→ Information provided

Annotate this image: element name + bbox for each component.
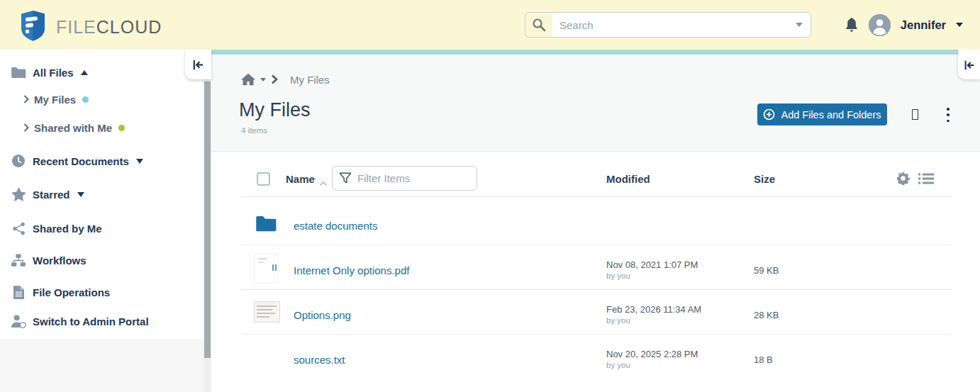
sidebar-item-label: My Files [34, 94, 76, 106]
modified-date: Nov 20, 2025 2:28 PM [606, 349, 698, 359]
user-menu-caret-icon[interactable] [956, 23, 963, 27]
sidebar-item-label: Starred [33, 189, 70, 201]
plus-circle-icon [763, 108, 775, 121]
folder-icon [10, 67, 27, 79]
image-thumbnail[interactable] [254, 301, 280, 323]
user-avatar[interactable] [869, 14, 891, 36]
sidebar-collapse-button[interactable] [185, 50, 211, 79]
person-icon [869, 14, 891, 36]
home-icon[interactable] [241, 73, 255, 86]
sidebar-item-label: Workflows [33, 254, 87, 267]
sidebar-item-shared-by-me[interactable]: Shared by Me [0, 219, 204, 237]
sidebar-item-label: Switch to Admin Portal [33, 315, 149, 327]
filecloud-logo-text: FILECLOUD [56, 17, 162, 38]
collapse-caret-icon [81, 70, 88, 75]
row-divider [241, 245, 952, 245]
main-panel: My Files My Files 4 items Add Files and … [211, 50, 980, 392]
column-header-size[interactable]: Size [754, 173, 775, 185]
sidebar-item-recent-documents[interactable]: Recent Documents [0, 152, 204, 170]
sidebar-item-label: Recent Documents [33, 155, 129, 167]
filecloud-app: FILECLOUD Jennifer All File [0, 0, 980, 392]
select-all-checkbox[interactable] [257, 172, 270, 186]
sidebar-item-shared-with-me[interactable]: Shared with Me [0, 118, 204, 137]
sidebar-scrollbar-thumb[interactable] [204, 82, 211, 358]
notifications-bell-icon[interactable] [845, 17, 859, 33]
modified-date: Feb 23, 2026 11:34 AM [606, 304, 701, 315]
clock-icon [10, 154, 27, 168]
folder-icon[interactable] [255, 215, 277, 235]
file-row-name[interactable]: estate documents [294, 220, 377, 232]
user-name[interactable]: Jennifer [901, 18, 946, 32]
collapse-to-left-icon [963, 59, 976, 72]
page-header-band [211, 55, 980, 151]
home-dropdown-caret-icon[interactable] [260, 78, 266, 82]
expand-caret-icon [77, 192, 84, 197]
app-header: FILECLOUD Jennifer [0, 0, 980, 50]
star-icon [10, 187, 27, 201]
header-user-area: Jennifer [845, 0, 963, 50]
item-count: 4 items [241, 126, 267, 135]
search-icon [525, 13, 552, 37]
sidebar-item-switch-admin-portal[interactable]: Switch to Admin Portal [0, 312, 204, 330]
sidebar-item-starred[interactable]: Starred [0, 185, 204, 203]
sidebar-item-label: Shared with Me [34, 122, 112, 134]
filter-funnel-icon [339, 172, 352, 185]
filecloud-shield-icon [20, 10, 46, 44]
expand-caret-icon [136, 159, 143, 164]
file-row-name[interactable]: sources.txt [294, 354, 345, 366]
breadcrumb-current: My Files [290, 74, 330, 86]
page-title: My Files [239, 99, 311, 121]
breadcrumb: My Files [241, 73, 330, 86]
file-size: 18 B [754, 354, 773, 365]
chevron-right-icon [23, 123, 29, 132]
chevron-right-icon [23, 95, 29, 103]
modified-by: by you [606, 271, 630, 280]
accent-bar [211, 50, 959, 55]
settings-gear-icon[interactable] [896, 172, 910, 188]
sidebar-item-label: Shared by Me [33, 223, 102, 235]
breadcrumb-chevron-icon [271, 74, 278, 84]
sort-ascending-icon[interactable] [319, 177, 328, 189]
sidebar-scrollbar[interactable] [204, 50, 211, 392]
sidebar-item-all-files[interactable]: All Files [0, 63, 204, 82]
status-dot-green [118, 125, 125, 131]
filter-items-input[interactable] [357, 172, 470, 184]
collapse-to-left-icon [191, 58, 205, 72]
file-size: 59 KB [754, 265, 779, 276]
unknown-glyph-icon[interactable] [912, 109, 918, 120]
section-divider [211, 151, 980, 152]
row-divider [241, 334, 952, 335]
details-collapse-button[interactable] [958, 51, 980, 79]
sidebar: All Files My Files Shared with Me Recent… [0, 50, 204, 392]
document-icon [10, 286, 27, 299]
sidebar-item-my-files[interactable]: My Files [0, 90, 204, 108]
file-size: 28 KB [754, 310, 779, 320]
workflow-icon [10, 254, 27, 267]
filecloud-logo[interactable]: FILECLOUD [20, 10, 162, 44]
sidebar-item-label: File Operations [33, 286, 110, 298]
share-icon [10, 222, 27, 235]
more-options-kebab-icon[interactable] [942, 108, 954, 122]
search-scope-dropdown[interactable] [786, 13, 811, 37]
file-row-name[interactable]: Internet Only options.pdf [294, 264, 409, 276]
list-view-icon[interactable] [918, 173, 934, 187]
sidebar-item-label: All Files [33, 67, 74, 79]
modified-date: Nov 08, 2021 1:07 PM [606, 259, 698, 270]
search-bar [525, 12, 811, 38]
sidebar-item-workflows[interactable]: Workflows [0, 251, 204, 269]
file-row-name[interactable]: Options.png [294, 309, 351, 321]
status-dot-cyan [82, 96, 89, 103]
add-files-and-folders-button[interactable]: Add Files and Folders [757, 103, 887, 125]
column-header-modified[interactable]: Modified [606, 173, 650, 185]
modified-by: by you [606, 316, 630, 325]
filter-input-group [332, 166, 477, 191]
search-input[interactable] [552, 13, 786, 37]
row-divider [241, 289, 952, 290]
sidebar-bottom-area [0, 339, 204, 392]
admin-user-icon [10, 315, 27, 328]
pdf-thumbnail[interactable] [254, 254, 278, 284]
column-header-name[interactable]: Name [286, 173, 315, 185]
modified-by: by you [606, 361, 630, 369]
sidebar-item-file-operations[interactable]: File Operations [0, 283, 204, 301]
table-header-divider [241, 196, 952, 197]
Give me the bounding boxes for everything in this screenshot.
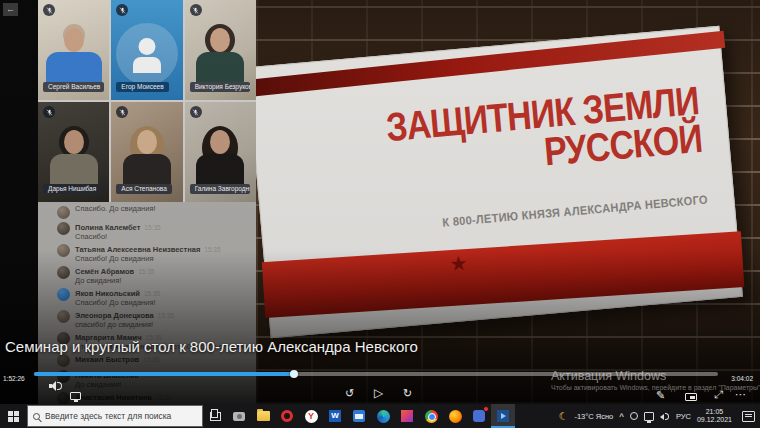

→ Exercise objective
In the records above, find every line containing the word "left" and show it.

→ Solved problem
collapse-to-left-icon [963, 59, 976, 72]
collapse-to-left-icon [191, 58, 205, 72]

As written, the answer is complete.